A Recurrent Latent Variable Model for Sequential Data
Junyoung Chung, Kyle Kastner, Laurent Dinh, Kratarth Goel, Aaron Courville, Yoshua Bengio
TL;DR
The paper addresses modelling highly structured sequential data by introducing a variational recurrent neural network (VRNN) that embeds latent random variables at each timestep. Each latent is drawn from a prior conditioned on the previous hidden state, while the generation and inference networks are conditioned on the latent and the RNN state, respectively, enabling a joint temporal Bayesian treatment with a variational objective.

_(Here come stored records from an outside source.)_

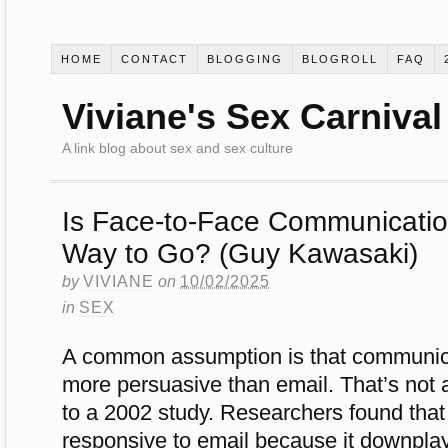
HOME
CONTACT
BLOGGING
BLOGROLL
FAQ
Viviane's Sex Carnival
A link blog about sex and sex culture
Is Face-to-Face Communicatio
Way to Go? (Guy Kawasaki)
by
VIVIANE
on
10/02/2025
in
SEX
A common assumption is that communicat
more persuasive than email. That’s not 
to a 2002 study. Researchers found tha
responsive to email because it downplay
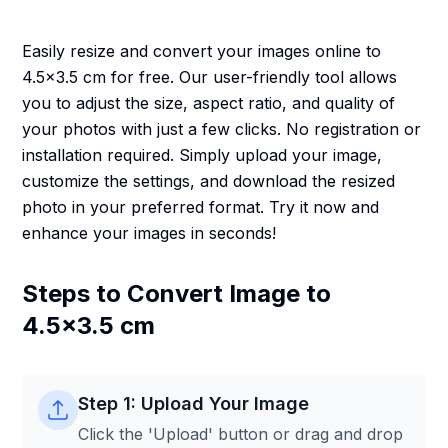
Easily resize and convert your images online to
4.5x3.5 cm for free. Our user-friendly tool allows
you to adjust the size, aspect ratio, and quality of
your photos with just a few clicks. No registration or
installation required. Simply upload your image,
customize the settings, and download the resized
photo in your preferred format. Try it now and
enhance your images in seconds!
Steps to Convert Image to
4.5x3.5 cm
Step 1: Upload Your Image
Click the 'Upload' button or drag and drop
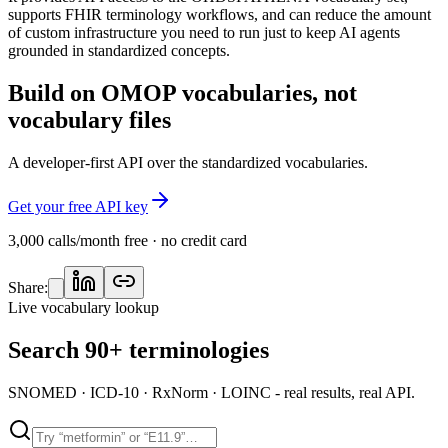
supports FHIR terminology workflows, and can reduce the amount
of custom infrastructure you need to run just to keep AI agents
grounded in standardized concepts.
Build on OMOP vocabularies, not
vocabulary files
A developer-first API over the standardized vocabularies.
Get your free API key
3,000 calls/month free · no credit card
Share:
Live vocabulary lookup
Search 90+ terminologies
SNOMED · ICD-10 · RxNorm · LOINC - real results, real API.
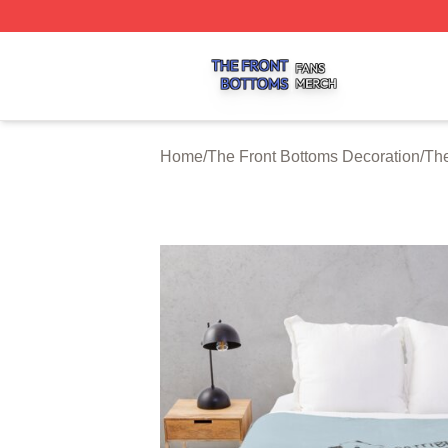
The Front Bottoms Shop ⚡️ Officially Licensed The Front 
Home
/
The Front Bottoms Decoration
/
The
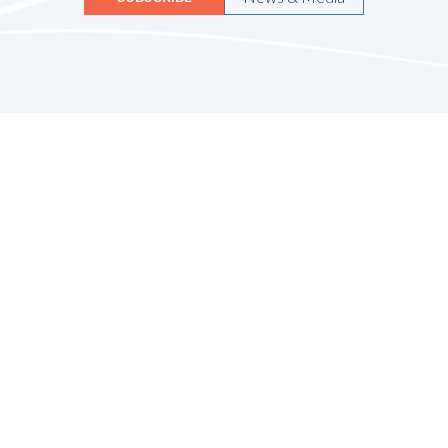
Quicklinks
HOME
ABOUT US
FINANCIAL SERVICES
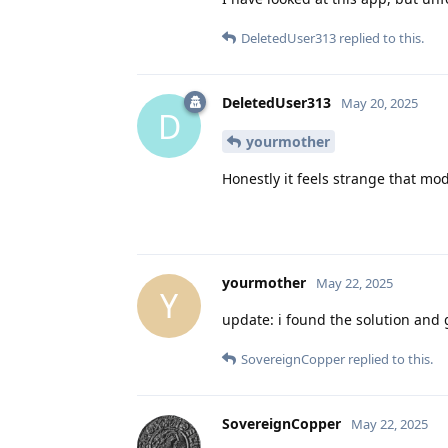
DeletedUser313
replied to this.
DeletedUser313
May 20, 2025
D
yourmother
Honestly it feels strange that mo
yourmother
May 22, 2025
Y
update: i found the solution and
SovereignCopper
replied to this.
SovereignCopper
May 22, 2025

Empirically, VRNNs (including Gaussian and Gaussian mixture observation models) achieve higher log-likelihoods than strong RNN baselines on speech and handwriting tasks, with the temporal prior improving performance and samples showing reduced noise and more consistent handwriting style. This approach offers a principled way to capture multimodal, temporally coherent variability in sequential data, with potential impact on speech synthesis and other structured sequence domains.
Abstract
In this paper, we explore the inclusion of latent random variables into the dynamic hidden state of a recurrent neural network (RNN) by combining elements of the variational autoencoder. We argue that through the use of high-level latent random variables, the variational RNN (VRNN)1 can model the kind of variability observed in highly structured sequential data such as natural speech. We empirically evaluate the proposed model against related sequential models on four speech datasets and one handwriting dataset. Our results show the important roles that latent random variables can play in the RNN dynamic hidden state.